Task material START

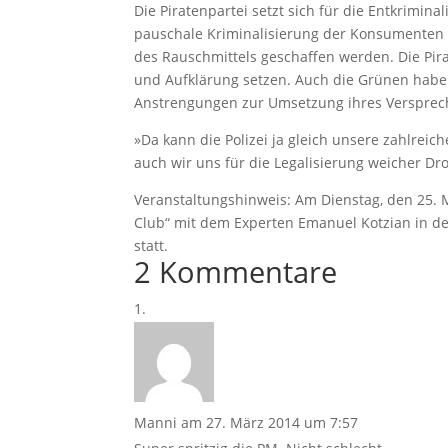
Die Piratenpartei setzt sich für die Entkrimin
pauschale Kriminalisierung der Konsumenten e
des Rauschmittels geschaffen werden. Die Pira
und Aufklärung setzen. Auch die Grünen haben
Anstrengungen zur Umsetzung ihres Versprech
»Da kann die Polizei ja gleich unsere zahlreic
auch wir uns für die Legalisierung weicher Dro
Veranstaltungshinweis: Am Dienstag, den 25. 
Club“ mit dem Experten Emanuel Kotzian in der
statt.
2 Kommentare
Manni
am 27. März 2014 um 7:57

Task material END

Assignment: In your copy, reproduce the data above exactly and skip every picture.

Answer below:
Die Piratenpartei setzt sich für die Entkrimin
pauschale Kriminalisierung der Konsumenten e
des Rauschmittels geschaffen werden. Die Pira
und Aufklärung setzen. Auch die Grünen haben
Anstrengungen zur Umsetzung ihres Versprech
»Da kann die Polizei ja gleich unsere zahlreic
auch wir uns für die Legalisierung weicher Dro
Veranstaltungshinweis: Am Dienstag, den 25. 
Club“ mit dem Experten Emanuel Kotzian in der
statt.
2 Kommentare
Manni
am 27. März 2014 um 7:57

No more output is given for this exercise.